* [YOUR OBJECTIVE]
Among the records below, find the line that has "Immunrendszer"; from there, give the lines again exactly, and stop after the line that has "À PROPOS (PHILOTR)".

- - - - - - -

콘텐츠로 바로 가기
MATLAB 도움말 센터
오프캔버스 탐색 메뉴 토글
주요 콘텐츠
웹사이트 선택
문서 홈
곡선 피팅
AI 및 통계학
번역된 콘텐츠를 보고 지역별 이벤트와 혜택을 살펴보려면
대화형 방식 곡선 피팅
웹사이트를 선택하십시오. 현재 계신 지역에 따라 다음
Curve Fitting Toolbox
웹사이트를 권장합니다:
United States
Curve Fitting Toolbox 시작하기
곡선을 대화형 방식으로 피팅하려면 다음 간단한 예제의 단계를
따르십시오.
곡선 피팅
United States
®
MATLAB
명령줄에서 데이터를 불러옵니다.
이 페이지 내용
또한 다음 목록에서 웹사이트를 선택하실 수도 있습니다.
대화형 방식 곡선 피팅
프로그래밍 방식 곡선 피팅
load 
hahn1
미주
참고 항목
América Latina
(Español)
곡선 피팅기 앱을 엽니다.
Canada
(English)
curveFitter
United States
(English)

- - - - - - -

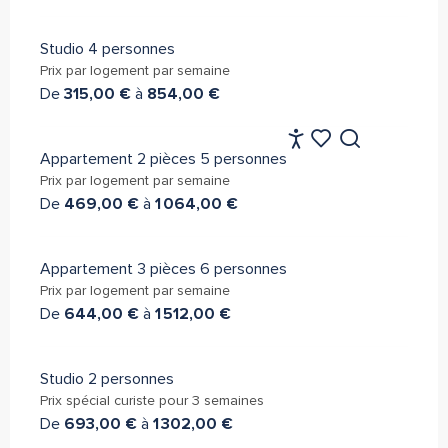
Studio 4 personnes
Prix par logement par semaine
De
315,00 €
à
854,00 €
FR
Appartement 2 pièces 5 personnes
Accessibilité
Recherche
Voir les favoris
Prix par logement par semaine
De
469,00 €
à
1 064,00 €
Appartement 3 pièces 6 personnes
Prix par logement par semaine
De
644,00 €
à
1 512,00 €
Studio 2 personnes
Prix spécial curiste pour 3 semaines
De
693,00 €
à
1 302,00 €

- - - - - - -

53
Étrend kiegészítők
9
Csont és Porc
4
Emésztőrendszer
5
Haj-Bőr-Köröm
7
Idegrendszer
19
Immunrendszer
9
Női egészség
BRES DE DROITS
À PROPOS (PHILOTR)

- - - - - - -

* [WORKED SOLUTION]
Immunrendszer
9
Női egészség
BRES DE DROITS
À PROPOS (PHILOTR)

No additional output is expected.